Overall, 87% of the patients developed OM of any severity, which peaked on days 10-11. The mean WHO score was 1.7. In multivariate analysis, the severity of OM was associated with MAC (relative hazard (RH) 1.57, 95% confidence interval (CI) 1.37-1.80, p < 0.001), all donor-recipient gender combinations except female-to-male (RH = 1.26, 95% CI 1.10-1.4, p = 0.001), and early year of HSCT (RH = 0.84, 95%CI 0.7-0.96, p = 0.013). There was a correlation between long hospitalization and OM (day 15, r = 0.31, p < 0.001). There was a good correlation between the WHO and OMAS scoring systems for OM (r = 0.74, p < 0.001).

CONCLUSIONS

Oral mucositis was reduced in patients treated with RIC and in patients treated during recent years, when oral care was intensified. Increased scores of OM prolonged hospitalization.

摘要

目的

口腔黏膜炎(OM)是强化化疗和放疗的副作用,据报道,其发生率高达 75-100%的造血干细胞移植(HSCT)受者。本研究的目的是比较接受清髓性预处理(MAC)与非清髓性预处理(RIC)的患者中 OM 的发生率,并确定一种新的口腔护理方案的效果。

方法

该研究纳入了 171 例 2007 年至 2011 年间接受血液系统恶性肿瘤 HSCT 的患者。

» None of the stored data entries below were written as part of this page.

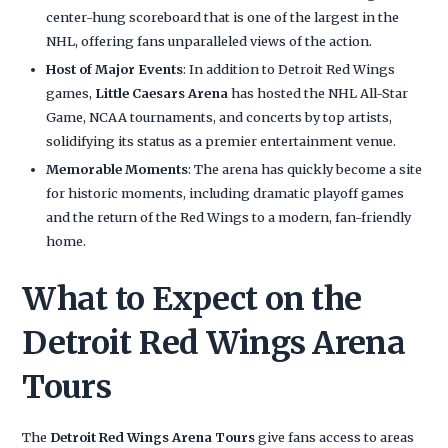
center-hung scoreboard that is one of the largest in the
NHL, offering fans unparalleled views of the action.
Host of Major Events
: In addition to Detroit Red Wings
games,
Little Caesars Arena
has hosted the NHL All-Star
Game, NCAA tournaments, and concerts by top artists,
solidifying its status as a premier entertainment venue.
Memorable Moments
: The arena has quickly become a site
for historic moments, including dramatic playoff games
and the return of the Red Wings to a modern, fan-friendly
home.
What to Expect on the
Detroit Red Wings Arena
Tours
The
Detroit Red Wings Arena Tours
give fans access to areas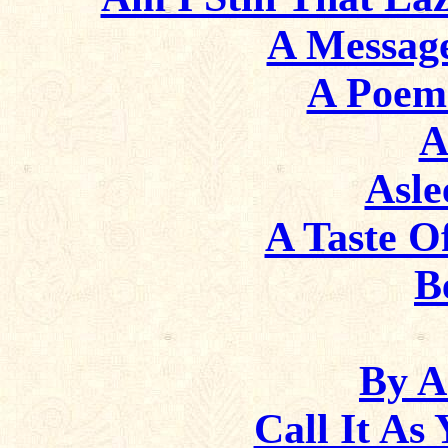
A Messag
A Poem
A
Asl
A Taste Of
B
By A
Call It As 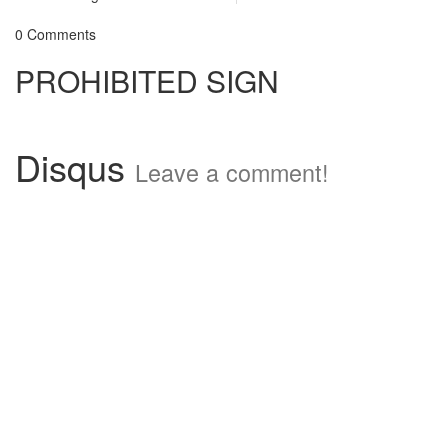
0 Comments
PROHIBITED SIGN
Disqus
Leave a comment!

患者的中位年龄为 50 岁(范围 12-71 岁)。其中 99 例(58%)接受 RIC,72 例接受 MAC。使用世界卫生组织(WHO)评分系统和口腔黏膜炎评估量表(OMAS),在 HSCT 前-3 天至 HSCT 后+25 天记录 OM 的临床特征。

结果

总体而言,87%的患者出现了任何严重程度的 OM,其峰值出现在第 10-11 天。平均 WHO 评分为 1.7。多变量分析显示,OM 的严重程度与 MAC 相关(相对危险度(RH)为 1.57,95%置信区间(CI)为 1.37-1.80,p<0.001),除女性对男性(RH=1.26,95%CI 为 1.10-1.4,p=0.001)以外的所有供受者性别组合,以及 HSCT 较早的年份(RH=0.84,95%CI 为 0.7-0.96,p=0.013)。住院时间长短与 OM 之间存在相关性(第 15 天,r=0.31,p<0.001)。WHO 和 OMAS 评分系统对 OM 的评分具有良好的相关性(r=0.74,p<0.001)。

结论

RIC 治疗和近年来口腔护理强化治疗的患者中,OM 发生率降低。OM 评分升高会延长住院时间。